Il y a enfin une raison morale moins agréable à citer. Par-delà les trajectoires individuelles, l’espèce humaine affronte des territoires incertains de par les progrès technologiques incroyablement rapides. Des nanotechnologies aux mutations génétiques artificielles en passant par la maitrise toujours plus grande des armes nucléaires, chimiques et bactériologiques. Que nous le voulions ou non, cette évolution n’est guère évitable. Mais chaque pas technologique qui favorise une vie plus longue et plus résistante est préférable à d’autres recherches et diminue les risques d’anéantissement. C’est souhaitable à moins que nous considérions la disparition de l’humanité et de la conscience comme souhaitables.

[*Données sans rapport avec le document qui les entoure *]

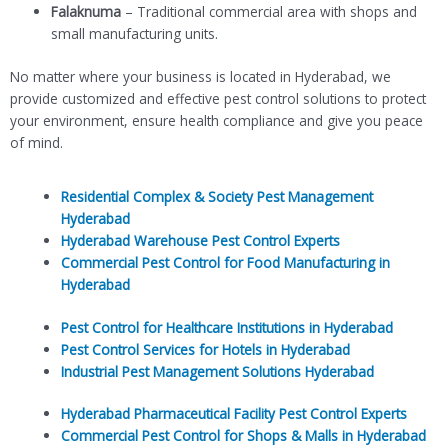
Falaknuma
– Traditional commercial area with shops and
small manufacturing units.
No matter where your business is located in Hyderabad, we
provide customized and effective pest control solutions to protect
your environment, ensure health compliance and give you peace
of mind.
Residential Complex & Society Pest Management
Hyderabad
Hyderabad Warehouse Pest Control Experts
Commercial Pest Control for Food Manufacturing in
Hyderabad
Pest Control for Healthcare Institutions in Hyderabad
Pest Control Services for Hotels in Hyderabad
Industrial Pest Management Solutions Hyderabad
Hyderabad Pharmaceutical Facility Pest Control Experts
Commercial Pest Control for Shops & Malls in Hyderabad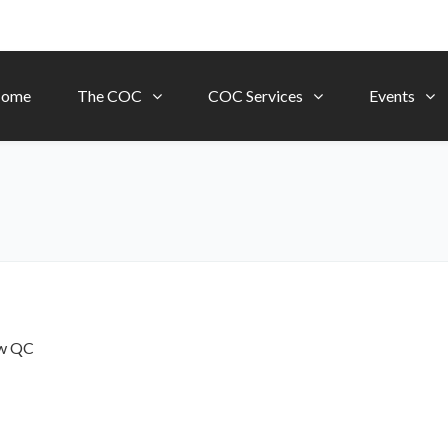
ome
The COC
COC Services
Events
ow
QC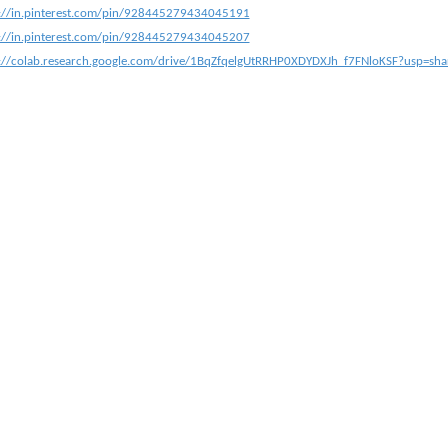
s://in.pinterest.com/pin/928445279434045191
s://in.pinterest.com/pin/928445279434045207
://colab.research.google.com/drive/1BqZfqelgUtRRHP0XDYDXJh_f7FNloKSF?usp=sha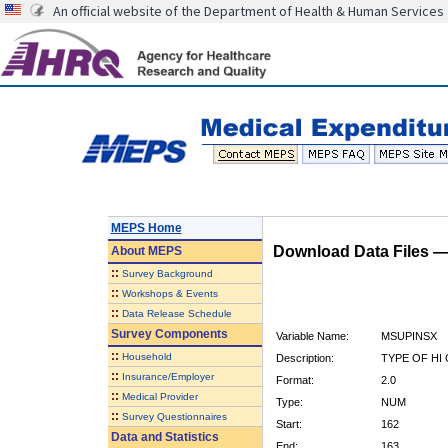
An official website of the Department of Health & Human Services
MEPS Home
Download Data Files 
About
MEPS
::
Survey Background
::
Workshops & Events
::
Data Release Schedule
Survey Components
Variable Name:
MSUPINSX
::
Household
Description:
TYPE OF HI
::
Insurance/Employer
Format:
2.0
::
Medical Provider
Type:
NUM
::
Survey Questionnaires
Start:
162
Data and Statistics
End:
163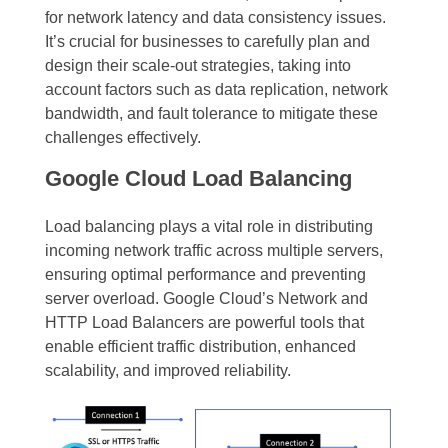
for network latency and data consistency issues.
It’s crucial for businesses to carefully plan and
design their scale-out strategies, taking into
account factors such as data replication, network
bandwidth, and fault tolerance to mitigate these
challenges effectively.
Google Cloud Load Balancing
Load balancing plays a vital role in distributing
incoming network traffic across multiple servers,
ensuring optimal performance and preventing
server overload. Google Cloud’s Network and
HTTP Load Balancers are powerful tools that
enable efficient traffic distribution, enhanced
scalability, and improved reliability.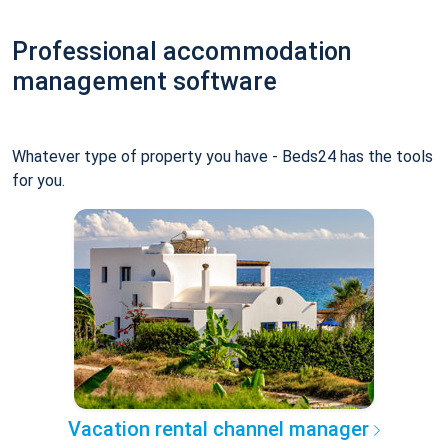
Professional accommodation
management software
Whatever type of property you have - Beds24 has the tools
for you.
Vacation rental channel manager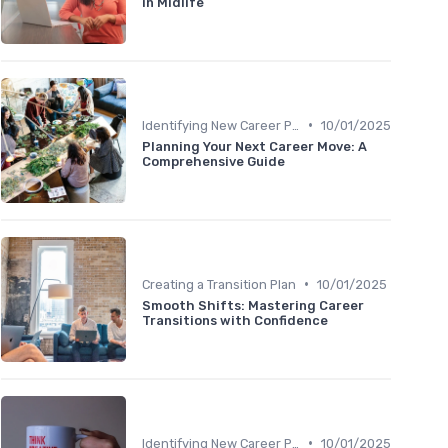
in Midlife
•
Identifying New Career Paths
10/01/2025
Planning Your Next Career Move: A
Comprehensive Guide
•
Creating a Transition Plan
10/01/2025
Smooth Shifts: Mastering Career
Transitions with Confidence
•
Identifying New Career Paths
10/01/2025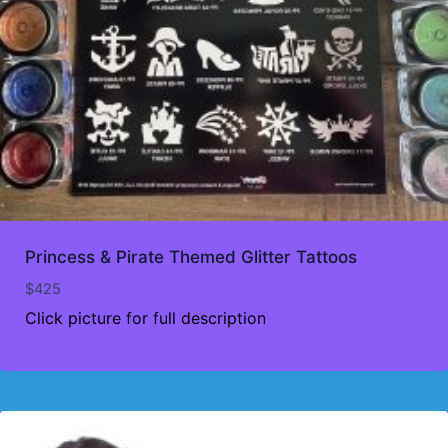
Princess & Pirate Themed Glitter Tattoos
$
425
Click picture for full description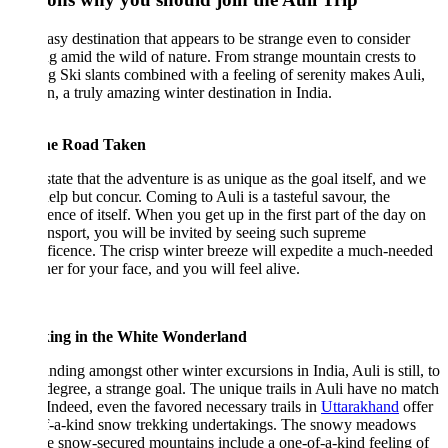
asy destination that appears to be strange even to consider
ng amid the wild of nature. From strange mountain crests to
ng Ski slants combined with a feeling of serenity makes Auli,
n, a truly amazing winter destination in India.
he Road Taken
tate that the adventure is as unique as the goal itself, and we
help but concur. Coming to Auli is a tasteful savour, the
ence of itself. When you get up in the first part of the day on
ansport, you will be invited by seeing such supreme
icence. The crisp winter breeze will expedite a much-needed
her for your face, and you will feel alive.
ing in the White Wonderland
nding amongst other winter excursions in India, Auli is still, to
egree, a strange goal. The unique trails in Auli have no match
. Indeed, even the favored necessary trails in
Uttarakhand
offer
f-a-kind snow trekking undertakings. The snowy meadows
e snow-secured mountains include a one-of-a-kind feeling of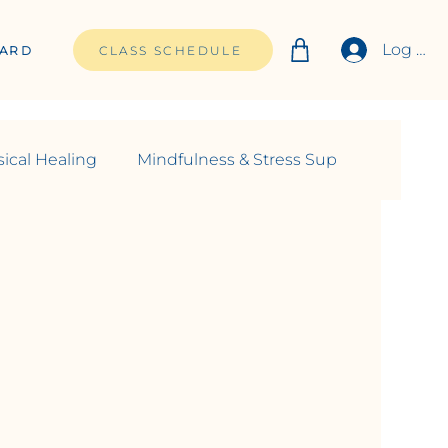
Log In
CARD
CLASS SCHEDULE
ical Healing
Mindfulness & Stress Sup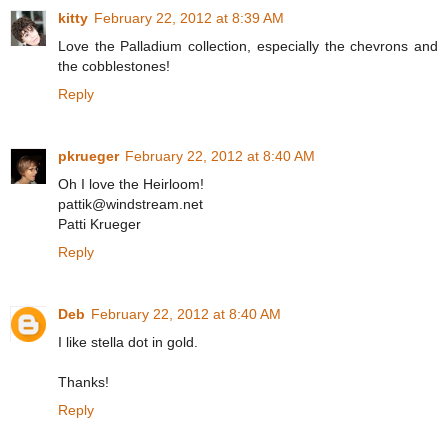
kitty
February 22, 2012 at 8:39 AM
Love the Palladium collection, especially the chevrons and
the cobblestones!
Reply
pkrueger
February 22, 2012 at 8:40 AM
Oh I love the Heirloom!
pattik@windstream.net
Patti Krueger
Reply
Deb
February 22, 2012 at 8:40 AM
I like stella dot in gold.
Thanks!
Reply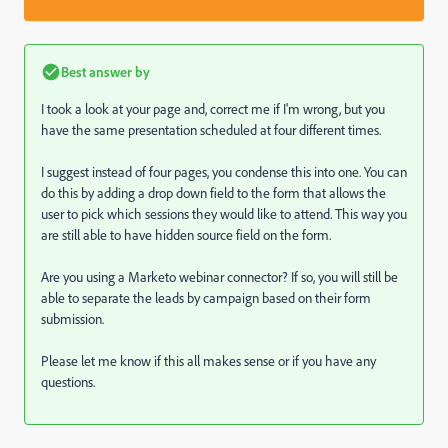
Best answer by
I took a look at your page and, correct me if I'm wrong, but you
have the same presentation scheduled at four different times.
I suggest instead of four pages, you condense this into one. You can
do this by adding a drop down field to the form that allows the
user to pick which sessions they would like to attend. This way you
are still able to have hidden source field on the form.
Are you using a Marketo webinar connector? If so, you will still be
able to separate the leads by campaign based on their form
submission.
Please let me know if this all makes sense or if you have any
questions.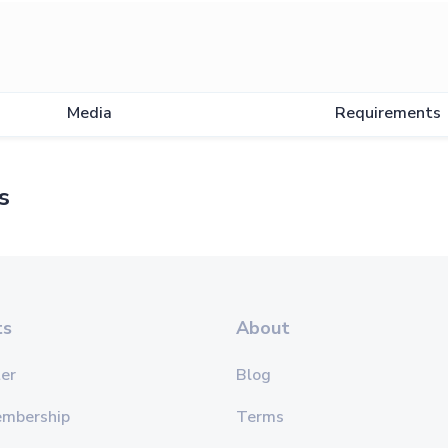
Media
Requirements
s
ts
About
er
Blog
embership
Terms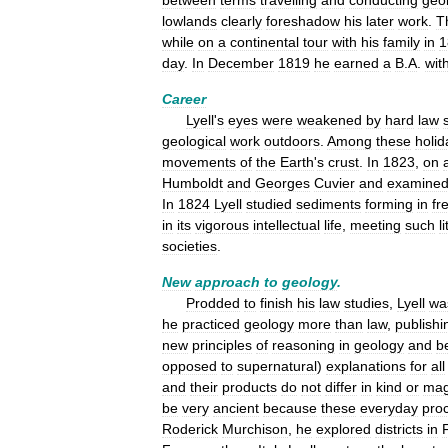
between
terms
travelling
and
conducting
geol
lowlands
clearly
foreshadow
his
later
work
.
T
while
on
a
continental
tour
with
his
family
in
1
day
.
In
December
1819
he
earned
a
B
.
A
.
wit
Career
Lyell
'
s
eyes
were
weakened
by
hard
law
geological
work
outdoors
.
Among
these
holid
movements
of
the
Earth
'
s
crust
.
In
1823
,
on
Humboldt
and
Georges
Cuvier
and
examine
In
1824
Lyell
studied
sediments
forming
in
fr
in
its
vigorous
intellectual
life
,
meeting
such
l
societies
.
New
approach
to
geology
.
Prodded
to
finish
his
law
studies
,
Lyell
wa
he
practiced
geology
more
than
law
,
publishi
new
principles
of
reasoning
in
geology
and
b
opposed
to
supernatural
)
explanations
for
all
and
their
products
do
not
differ
in
kind
or
mag
be
very
ancient
because
these
everyday
pro
Roderick
Murchison
,
he
explored
districts
in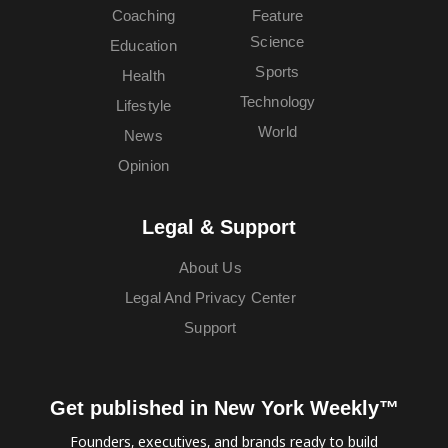
Coaching
Feature
Science
Education
Sports
Health
Technology
Lifestyle
World
News
Opinion
Legal & Support
About Us
Legal And Privacy Center
Support
Get published in New York Weekly™
Founders, executives, and brands ready to build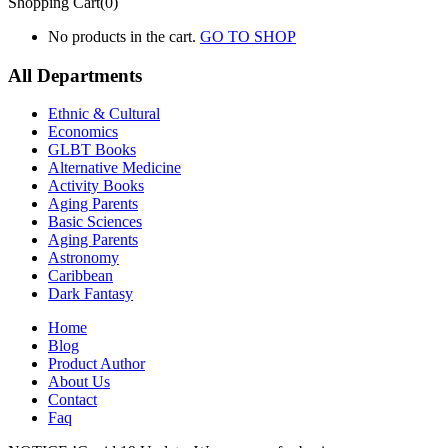
Shopping Cart(0)
No products in the cart.
GO TO SHOP
All Departments
Ethnic & Cultural
Economics
GLBT Books
Alternative Medicine
Activity Books
Aging Parents
Basic Sciences
Aging Parents
Astronomy
Caribbean
Dark Fantasy
Home
Blog
Product Author
About Us
Contact
Faq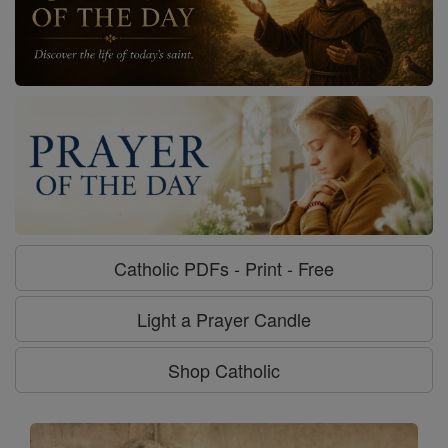
Catholic PDFs - Print - Free
Light a Prayer Candle
Shop Catholic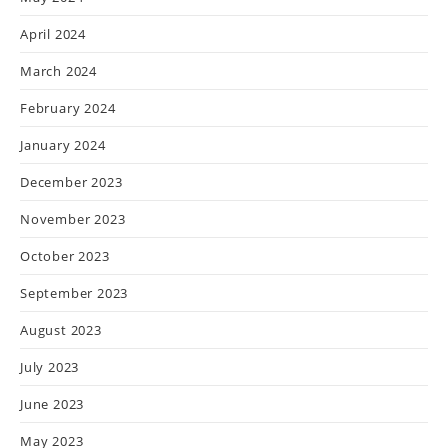
April 2024
March 2024
February 2024
January 2024
December 2023
November 2023
October 2023
September 2023
August 2023
July 2023
June 2023
May 2023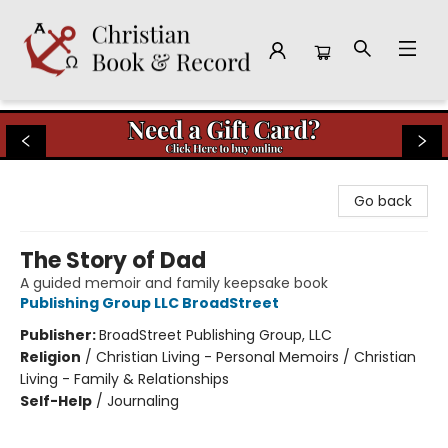
Christian Book & Record
Go back
The Story of Dad
A guided memoir and family keepsake book
Publishing Group LLC BroadStreet
Publisher:
BroadStreet Publishing Group, LLC
Religion
/
Christian Living - Personal Memoirs / Christian
Living - Family & Relationships
Self-Help
/
Journaling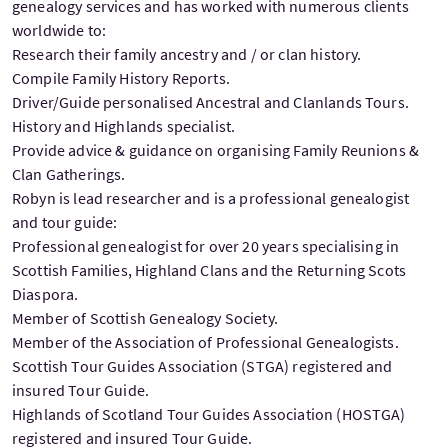
genealogy services and has worked with numerous clients
worldwide to:
Research their family ancestry and / or clan history.
Compile Family History Reports.
Driver/Guide personalised Ancestral and Clanlands Tours.
History and Highlands specialist.
Provide advice & guidance on organising Family Reunions &
Clan Gatherings.
Robyn is lead researcher and is a professional genealogist
and tour guide:
Professional genealogist for over 20 years specialising in
Scottish Families, Highland Clans and the Returning Scots
Diaspora.
Member of Scottish Genealogy Society.
Member of the Association of Professional Genealogists.
Scottish Tour Guides Association (STGA) registered and
insured Tour Guide.
Highlands of Scotland Tour Guides Association (HOSTGA)
registered and insured Tour Guide.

En guise de conclusion provisoire, pourquoi dépasser ce que la nature a fait? Pourquoi le silex, le feu, la roue, l’avion, l’espace, l’automatisation, les récits, les films et jusqu’à cet écran informatique que vous regardez en ce moment et dont l’accès internet vous offre, toujours plus une ouverture vers l’infini? Pourquoi? Notamment, parce que l’essence de l’être humain c’est de dépasser ses limites.